冒険者たちは剣を鞘に収め、両者の戦いの趨勢を興味深そうに見守るだけで加勢に入ろうとする者は無く、アベルに至っては他の者にはまだ残る戦闘意欲すら失っている様子で呆けた様に二人の姿を見つめている。本来は監督者として緩んだ場を引き締めねばならぬ筈の私が、敢えてそれを行わぬのはこの場の誰よりもビンセントの、彼の事を良く知っているからに他ならない。
「経験も実力も申し分無いと検分させて頂きましたが、何故でしょう、老練な方であるとお見受けする貴方にしては随分と手を抜かれている御様子ですが何か引き延ばさねばならぬ理由でもあるのでしょうか?」
私たちを殺してさっさと退く、と豪語していた男にしては悠長に構え過ぎではと彼は疑問を口にする。一方でそれを繰り出される剛剣を捌き、剣戟の合間に事も無げに語っている辺り、悠長さと言う点ではお互い様である様にも思える。
「私と剣を交えていれば余人が介入しないとの判断であればその意図はなんでしょう、部下を失い圧倒的に不利……いえいえ、絶望的なこの状況を、逆境を、撥ね退け打破する一手が、何か秘中の策でもお持ちなのですか」
返されるのは無言の白刃。だが私は此処でやっと彼の意図に気づく。
考えてみれば分かること。
意中の相手に危害を加える意思を、悪意を、隠す事も無く曝け出し、その身を狙い襲撃までして来た悪漢に対して抱いている感情は察するまでも無い事を。先の結果を知りながら敢えてそれを問う真意とは当て付けと言うべき内に秘めた怒りの現れである事を。
しかし表情には決してださない彼の胸中は人知れず、それに気づけたのは恐らく私だけだろう。
★★★
正門の方角から生じた気配が迫り来る。
金属の胸当てが擦れて響く特有の金属音は、この場に居る者たちには聞き慣れたものであり、警備隊との合流には時間的にもまだ間がある事を知る私たちには更なる襲撃者たちの正体は自ずと知れ……だがそれは相手側にもお互い様であったのだろう、気配を察し大剣を引いたエイブラハムの表情には何処か余裕の色が見られた。

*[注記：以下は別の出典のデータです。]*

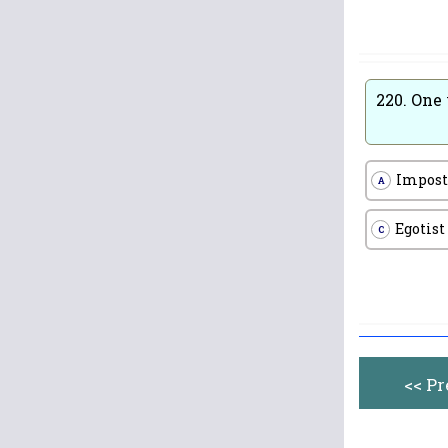
220.
One 
Impost
A
Egotist
C
<< P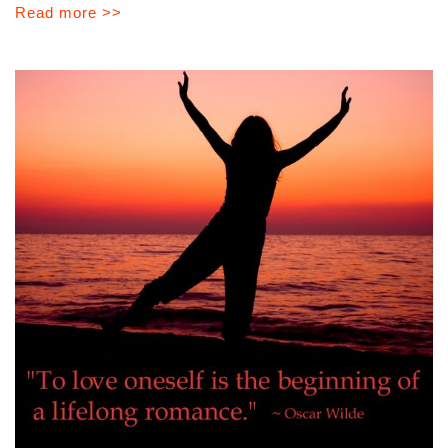
Read more >>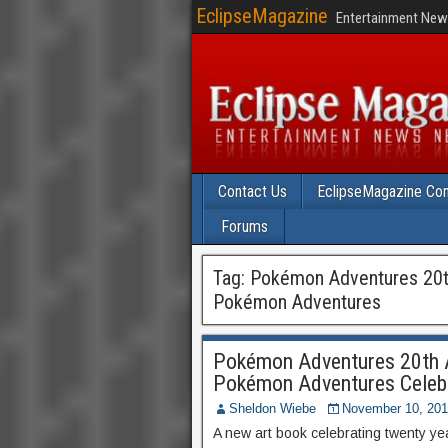
EclipseMagazine
Entertainment News
Contact Us
EclipseMagazine Com
Forums
Tag:
Pokémon Adventures 20th 
Pokémon Adventures
Pokémon Adventures 20th An
Pokémon Adventures Celebr
Sheldon Wiebe
November 10, 20
A new art book celebrating twenty ye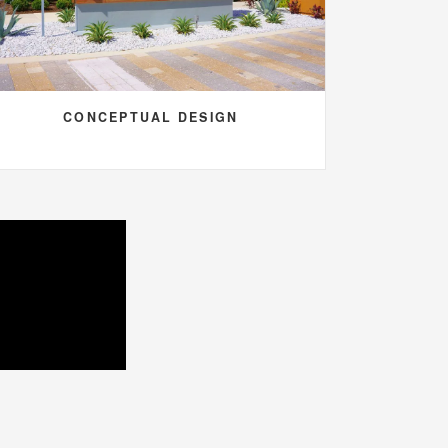
CONCEPTUAL DESIGN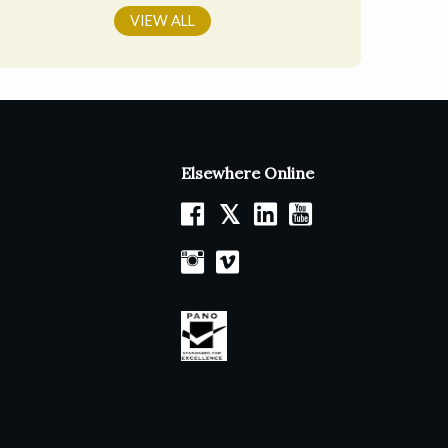
VIEW ALL
Elsewhere Online
𝕏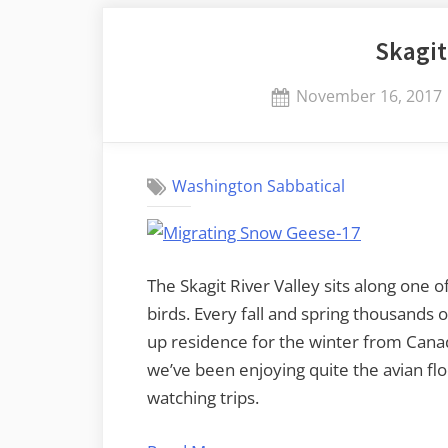
there’s
Skagit
BBQ”
Posted
November 16, 2017
on
Washington Sabbatical
The Skagit River Valley sits along one 
birds. Every fall and spring thousands 
up residence for the winter from Cana
we’ve been enjoying quite the avian f
watching trips.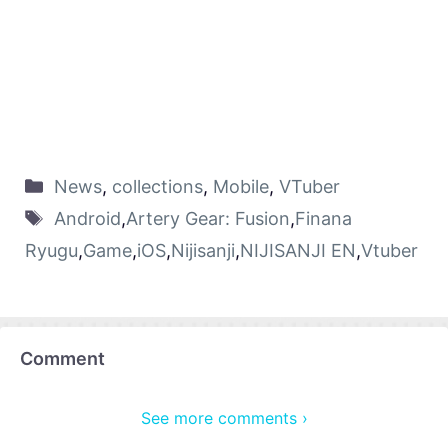
News
,
collections
,
Mobile
,
VTuber
Android
,
Artery Gear: Fusion
,
Finana
Ryugu
,
Game
,
iOS
,
Nijisanji
,
NIJISANJI EN
,
Vtuber
Comment
See more comments ›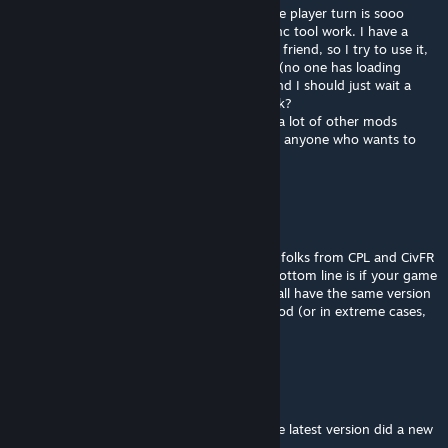
Very good mod. The feature to avoid AI take player turn is sooo
helpfull. I am just wondering how the re-sync tool work. I have a
desynchronisation in my game with one my friend, so I try to use it,
but it seems to only put the game in pause (no one has loading
screen or anything), so this button works and I should just wait a
little more time? Or this button doesn't work?
I had experienced no issue at all, even with a lot of other mods
installed, so I really recommand this mod to anyone who wants to
play multiplayer, even in casual!
D. / Jack The Narrator
[author]
Feb 27 @ 9:40am
I am no longer developing the mod but the folks from CPL and CivFR
handle the updates for tournaments etc... Bottom line is if your game
is desync at turn 2 it means players do not all have the same version
of the game. It could be MPH or another mod (or in extreme cases,
one did modify the game file to cheat)
Bella
Feb 23 @ 7:02am
@D. / Jack The Narrator we updated it to the latest version did a new
one came out?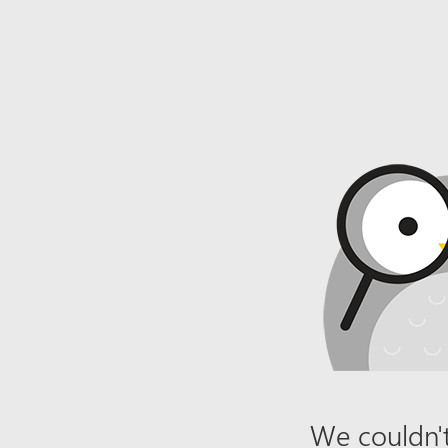
We couldn't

「これを待っていた、と言う事ですか。なるほど無理に留まっていたのはこの為でしたか……しかし考えても見れば当然ですね、貴方が本当の意味で身を隠す為には相応の力を有する協力者の存在は必要不可欠だった筈。まして事前に取り交わしていた合流地点が此処であるのなら、言葉とは裏腹に貴方はこの場を離れる訳にはいかなかった」
仮にどれだけ劣勢であったとしても、と彼は、ビンセントは続ける。
新たに姿を見せた武装集団に対して私もアベルも、そして冒険者たちも……対応に動く者の姿はなく、対峙する形で展開する新手の行動をただ注意深く見守るに留める。

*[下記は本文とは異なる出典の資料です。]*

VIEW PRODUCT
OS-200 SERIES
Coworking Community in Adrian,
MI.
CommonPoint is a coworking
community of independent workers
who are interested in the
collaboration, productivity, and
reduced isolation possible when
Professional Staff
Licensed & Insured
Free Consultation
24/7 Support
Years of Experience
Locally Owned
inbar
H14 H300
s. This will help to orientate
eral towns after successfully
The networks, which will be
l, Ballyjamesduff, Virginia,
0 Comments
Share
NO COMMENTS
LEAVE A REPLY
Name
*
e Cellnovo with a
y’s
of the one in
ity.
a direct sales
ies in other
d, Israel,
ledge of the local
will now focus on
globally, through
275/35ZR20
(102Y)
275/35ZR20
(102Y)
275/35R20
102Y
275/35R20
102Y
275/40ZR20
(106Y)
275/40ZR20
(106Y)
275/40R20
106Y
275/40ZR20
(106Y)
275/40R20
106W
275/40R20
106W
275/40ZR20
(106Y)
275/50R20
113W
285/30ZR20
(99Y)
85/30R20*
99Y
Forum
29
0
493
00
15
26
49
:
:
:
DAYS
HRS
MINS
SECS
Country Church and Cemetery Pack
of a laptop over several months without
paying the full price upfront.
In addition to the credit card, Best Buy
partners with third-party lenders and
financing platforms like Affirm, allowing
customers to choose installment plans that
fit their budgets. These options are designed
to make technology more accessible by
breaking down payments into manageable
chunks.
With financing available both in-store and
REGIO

「奇遇ですね、此方も応援を要請していたのですが、どうやら到着したようです。しかし困りましたね……果たしてどちらが『先約』だったのでしょうか」
喜劇か悲劇か役者は出揃い、集団の内から二人の男たちが姿を見せる。
その両者とも私は名も顔も知っている。
一人は屈強なエイブラハムと並ぶ上背と同質の気配を漂わせる粗暴な大男……面識こそは無いが裏の界隈では名の知れ渡った真性の悪党の名はゴルドフ・ルゲラン。
ルゲラン一家の頭と言えばそれで知れる程、この男が積み上げてきた悪徳と悪行の数々は今更此処で語るまでもないだろう。

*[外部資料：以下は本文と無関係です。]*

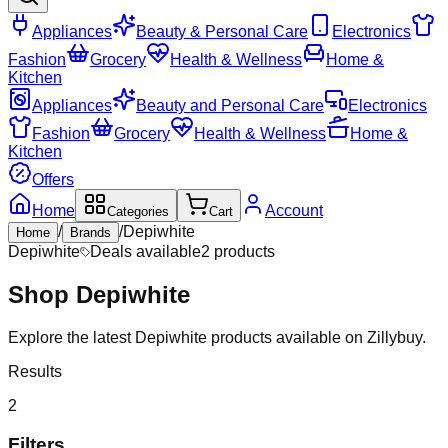
Appliances
Beauty & Personal Care
Electronics
Fashion
Grocery
Health & Wellness
Home &
Kitchen
Appliances
Beauty and Personal Care
Electronics
Fashion
Grocery
Health & Wellness
Home &
Kitchen
Offers
Home
Account
Categories
Cart
/
/
Depiwhite
Home
Brands
Depiwhite
Deals available
2
products
Shop
Depiwhite
Explore the latest Depiwhite products available on Zillybuy.
Results
2
Filters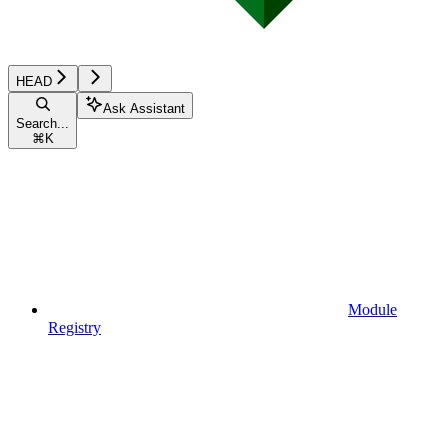
HEAD
Ask Assistant
Search...
⌘
K
Module
Registry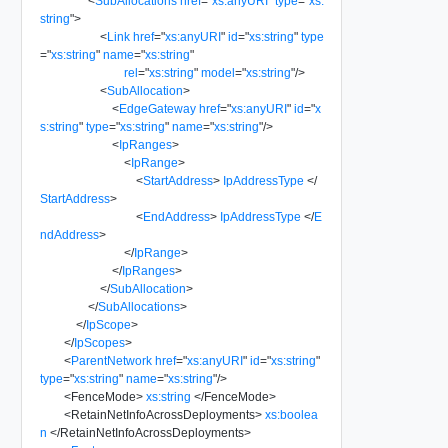
<
SubAllocations
href
=
"
xs:anyURI
"
type
=
"
xs:
string
"
>
<
Link
href
=
"
xs:anyURI
"
id
=
"
xs:string
"
type
=
"
xs:string
"
name
=
"
xs:string
"
rel
=
"
xs:string
"
model
=
"
xs:string
"
/>
<
SubAllocation
>
<
EdgeGateway
href
=
"
xs:anyURI
"
id
=
"
x
s:string
"
type
=
"
xs:string
"
name
=
"
xs:string
"
/>
<
IpRanges
>
<
IpRange
>
<
StartAddress
>
IpAddressType
</
StartAddress
>
<
EndAddress
>
IpAddressType
</
E
ndAddress
>
</
IpRange
>
</
IpRanges
>
</
SubAllocation
>
</
SubAllocations
>
</
IpScope
>
</
IpScopes
>
<
ParentNetwork
href
=
"
xs:anyURI
"
id
=
"
xs:string
"
type
=
"
xs:string
"
name
=
"
xs:string
"
/>
<
FenceMode
>
xs:string
</
FenceMode
>
<
RetainNetInfoAcrossDeployments
>
xs:boolea
n
</
RetainNetInfoAcrossDeployments
>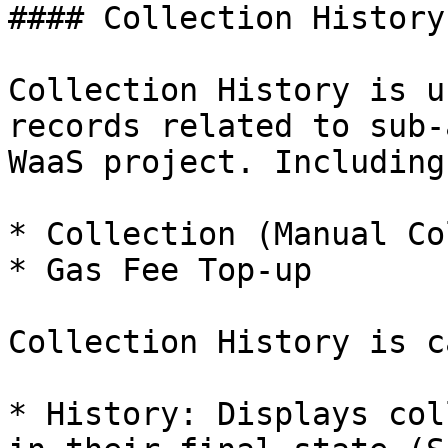
#### Collection History

Collection History is u
records related to sub-
WaaS project. Including:
* Collection (Manual Co
* Gas Fee Top-up

Collection History is c
* History: Displays col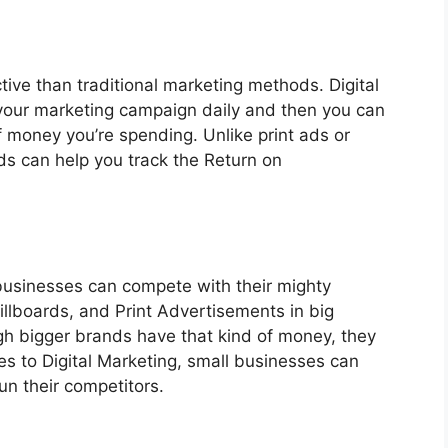
tive than traditional marketing methods. Digital
your marketing campaign daily and then you can
 money you’re spending. Unlike print ads or
ds can help you track the Return on
 businesses can compete with their mighty
illboards, and Print Advertisements in big
h bigger brands have that kind of money, they
mes to Digital Marketing, small businesses can
un their competitors.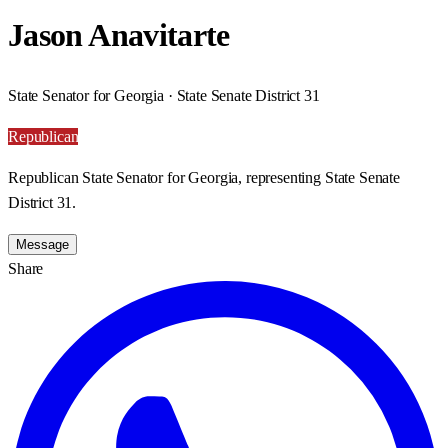
Jason Anavitarte
State Senator for Georgia · State Senate District 31
Republican
Republican State Senator for Georgia, representing State Senate
District 31.
Message
Share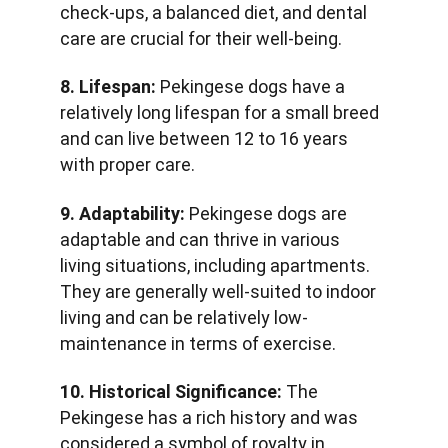
check-ups, a balanced diet, and dental 
care are crucial for their well-being.
8. Lifespan:
 Pekingese dogs have a 
relatively long lifespan for a small breed 
and can live between 12 to 16 years 
with proper care.
9. Adaptability:
 Pekingese dogs are 
adaptable and can thrive in various 
living situations, including apartments. 
They are generally well-suited to indoor 
living and can be relatively low-
maintenance in terms of exercise.
10. Historical Significance:
 The 
Pekingese has a rich history and was 
considered a symbol of royalty in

そしてもう一人の目付きの悪い細身の悪党はと言えば……この男の質の悪さはある意味最悪で、私たちにとっては最大に分類される悩みの種の一つであった。
クリスの紹介で一度だけ私はこの男に会った事がある。
名は確かマルコ・レッティオ。
マクスウェル商会の一員としてクリスに雇われた、あの子の最大の欠点と呼ぶべき悪癖の……その結果が齎した存在の名であった。